False Claim Act - Healthcare Fraud Prevention And Penalties

The False Claim Act, sometimes referred to as Lincoln's Law was enacted to protect government agencies from wasteful spending and fraudulent claims. Learn how amendments made in 1986 helped the False Claim Act recover nearly $50 billion.

FirstQuote Health Staff
Published on
April 11, 2020
Last Updated on
May 16, 2023
False Claim Act - Healthcare Fraud Prevention And Penalties

If you’re familiar with the healthcare industry, then you’re aware of the countless moving pieces and players involved every step of the way. From patients to medical providers and health insurance agents to health insurers, it’s easy for claims or records to get lost along the way. However, since healthcare is a trillion dollar a year industry, any mistakes, or worse, instances of fraud, can end up costing billions. That’s why legislators drafted up the False Claims Act as an effort to minimize losses and thwart healthcare fraud and abuse.

What Is The False Claims Act In Healthcare?

The False Claim Act is a federal law that made it a crime to knowingly falsify any record or claim made through federal or state healthcare systems that provide health benefits. In this case, ‘knowingly falsify’ refers to having prior knowledge that the claim or record is not authentic, or “acting with reckless disregard” to whether or not a claim is fraudulent.

When And Why The False Claims Act Was Passed

The False Claim Act was originally passed in 1863 under President Abraham Lincoln, which is why it’s sometimes referred to as ‘Lincoln’s Law’. The original reason the federal law was passed was to avoid fraud against the government by suppliers during the Civil War. Since originally enacted, the False Claim Act has seen some modifications.

In 1986, amendments were made to the False Claim Act, making it one of the most successful methods of combating fraud committed against the US government, and reducing wasteful spending. In fact, between 1986 and 2015, the government was able to recover nearly $50 billion thanks to the False Claim Act.

What Is Considered A False Claim?

As mentioned before, healthcare has many moving parts, and it’s easy to take advantage of the system. When it comes to claims, there a few different categories that are considered false or fraudulent. Here’s an overview of false claims you can make that will get you in trouble with the law.

False Billing

False billing can be classified as billing for services or products that you didn’t receive or misrepresenting services or products you did receive, or duplicate billing. The False Claim Act doesn’t just target patients, medical providers can also lie about or misrepresent services they didn’t provide, or try and upcharge the services they did.

False Cost Reports

This category is directed at medical providers, specifically Medicare providers.
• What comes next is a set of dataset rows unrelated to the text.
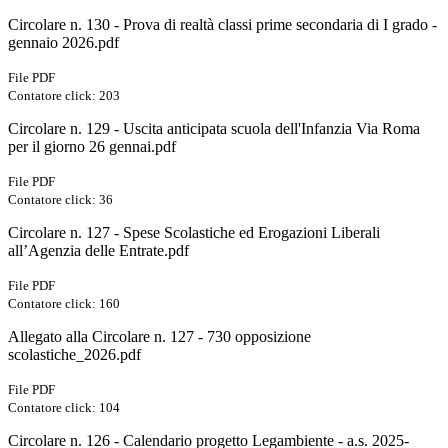
Circolare n. 130 - Prova di realtà classi prime secondaria di I grado -
gennaio 2026.pdf
File PDF
Contatore click: 203
Circolare n. 129 - Uscita anticipata scuola dell'Infanzia Via Roma
per il giorno 26 gennai.pdf
File PDF
Contatore click: 36
Circolare n. 127 - Spese Scolastiche ed Erogazioni Liberali
all’Agenzia delle Entrate.pdf
File PDF
Contatore click: 160
Allegato alla Circolare n. 127 - 730 opposizione
scolastiche_2026.pdf
File PDF
Contatore click: 104
Circolare n. 126 - Calendario progetto Legambiente - a.s. 2025-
Medicare is a federally run healthcare program, that offers discounted health coverage for anyone eligible, which is typically American seniors over 65 years old. A false cost report may refer to lying about costs related to patient care, attempting to get reimbursement for patient’s who aren’t enrolled in Medicare.

What’s The Penalty For False Claims?

The penalty for falsifying claims or records is pretty significant. Penalties are usually dependent on the claim amount and can end up costing someone three times the amount of the claim. There are also some hefty fines that come along with the penalty amount, which can total anywhere from $5,000 to $10,000 for each claim.